> [Exercise] Your response should be an exact transcription of the data, images excluded.

> [Extracted information]
#####

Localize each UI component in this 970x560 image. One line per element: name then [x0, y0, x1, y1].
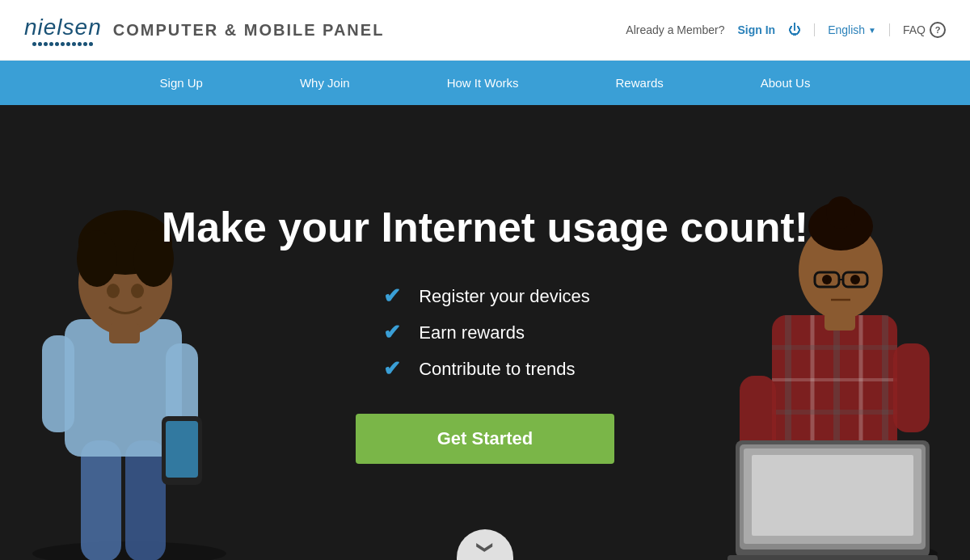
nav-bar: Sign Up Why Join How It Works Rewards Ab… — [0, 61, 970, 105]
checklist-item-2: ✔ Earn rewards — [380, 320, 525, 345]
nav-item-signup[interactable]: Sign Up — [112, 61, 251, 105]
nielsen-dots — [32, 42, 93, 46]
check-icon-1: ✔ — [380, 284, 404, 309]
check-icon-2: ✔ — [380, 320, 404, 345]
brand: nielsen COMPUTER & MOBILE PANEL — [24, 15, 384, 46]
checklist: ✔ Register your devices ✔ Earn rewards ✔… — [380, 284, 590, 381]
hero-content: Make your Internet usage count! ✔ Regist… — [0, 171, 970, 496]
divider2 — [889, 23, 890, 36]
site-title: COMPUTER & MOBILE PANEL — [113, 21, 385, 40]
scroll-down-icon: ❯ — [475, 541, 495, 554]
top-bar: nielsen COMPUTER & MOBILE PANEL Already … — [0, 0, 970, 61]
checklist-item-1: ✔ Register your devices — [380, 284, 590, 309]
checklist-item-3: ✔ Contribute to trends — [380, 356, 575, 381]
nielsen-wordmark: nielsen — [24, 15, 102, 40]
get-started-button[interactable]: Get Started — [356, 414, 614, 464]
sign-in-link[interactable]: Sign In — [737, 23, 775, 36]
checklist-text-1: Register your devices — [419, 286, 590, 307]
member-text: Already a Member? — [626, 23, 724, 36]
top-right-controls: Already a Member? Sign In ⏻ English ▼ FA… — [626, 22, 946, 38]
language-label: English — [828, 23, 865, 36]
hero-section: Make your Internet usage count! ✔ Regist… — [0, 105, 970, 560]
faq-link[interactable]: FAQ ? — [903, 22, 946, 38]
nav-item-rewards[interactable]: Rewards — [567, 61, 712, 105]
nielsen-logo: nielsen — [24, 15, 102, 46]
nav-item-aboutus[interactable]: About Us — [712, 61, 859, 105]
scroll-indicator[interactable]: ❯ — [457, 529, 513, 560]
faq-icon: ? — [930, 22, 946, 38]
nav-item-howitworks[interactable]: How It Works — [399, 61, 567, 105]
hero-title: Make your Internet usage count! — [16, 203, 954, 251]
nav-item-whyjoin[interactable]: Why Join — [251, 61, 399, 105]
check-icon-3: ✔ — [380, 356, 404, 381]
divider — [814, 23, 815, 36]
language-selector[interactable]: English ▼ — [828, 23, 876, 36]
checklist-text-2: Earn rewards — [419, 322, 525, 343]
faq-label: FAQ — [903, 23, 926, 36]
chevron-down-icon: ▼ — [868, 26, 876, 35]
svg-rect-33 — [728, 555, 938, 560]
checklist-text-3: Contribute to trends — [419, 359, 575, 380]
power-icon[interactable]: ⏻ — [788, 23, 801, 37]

#####

> [Response below]
Localize each UI component in this 970x560 image. One line per element: name then [x0, y0, x1, y1].
nav-bar: Sign Up Why Join How It Works Rewards Ab… — [0, 61, 970, 105]
checklist-item-2: ✔ Earn rewards — [380, 320, 525, 345]
nav-item-signup[interactable]: Sign Up — [112, 61, 251, 105]
nielsen-dots — [32, 42, 93, 46]
check-icon-1: ✔ — [380, 284, 404, 309]
check-icon-2: ✔ — [380, 320, 404, 345]
brand: nielsen COMPUTER & MOBILE PANEL — [24, 15, 384, 46]
checklist: ✔ Register your devices ✔ Earn rewards ✔… — [380, 284, 590, 381]
hero-content: Make your Internet usage count! ✔ Regist… — [0, 171, 970, 496]
divider2 — [889, 23, 890, 36]
site-title: COMPUTER & MOBILE PANEL — [113, 21, 385, 40]
scroll-down-icon: ❯ — [475, 541, 495, 554]
top-bar: nielsen COMPUTER & MOBILE PANEL Already … — [0, 0, 970, 61]
checklist-item-1: ✔ Register your devices — [380, 284, 590, 309]
checklist-item-3: ✔ Contribute to trends — [380, 356, 575, 381]
nielsen-wordmark: nielsen — [24, 15, 102, 40]
get-started-button[interactable]: Get Started — [356, 414, 614, 464]
sign-in-link[interactable]: Sign In — [737, 23, 775, 36]
checklist-text-1: Register your devices — [419, 286, 590, 307]
member-text: Already a Member? — [626, 23, 724, 36]
top-right-controls: Already a Member? Sign In ⏻ English ▼ FA… — [626, 22, 946, 38]
language-label: English — [828, 23, 865, 36]
hero-section: Make your Internet usage count! ✔ Regist… — [0, 105, 970, 560]
faq-link[interactable]: FAQ ? — [903, 22, 946, 38]
nav-item-rewards[interactable]: Rewards — [567, 61, 712, 105]
nielsen-logo: nielsen — [24, 15, 102, 46]
nav-item-aboutus[interactable]: About Us — [712, 61, 859, 105]
scroll-indicator[interactable]: ❯ — [457, 529, 513, 560]
faq-icon: ? — [930, 22, 946, 38]
nav-item-howitworks[interactable]: How It Works — [399, 61, 567, 105]
hero-title: Make your Internet usage count! — [16, 203, 954, 251]
nav-item-whyjoin[interactable]: Why Join — [251, 61, 399, 105]
check-icon-3: ✔ — [380, 356, 404, 381]
divider — [814, 23, 815, 36]
language-selector[interactable]: English ▼ — [828, 23, 876, 36]
checklist-text-2: Earn rewards — [419, 322, 525, 343]
faq-label: FAQ — [903, 23, 926, 36]
chevron-down-icon: ▼ — [868, 26, 876, 35]
svg-rect-33 — [728, 555, 938, 560]
checklist-text-3: Contribute to trends — [419, 359, 575, 380]
power-icon[interactable]: ⏻ — [788, 23, 801, 37]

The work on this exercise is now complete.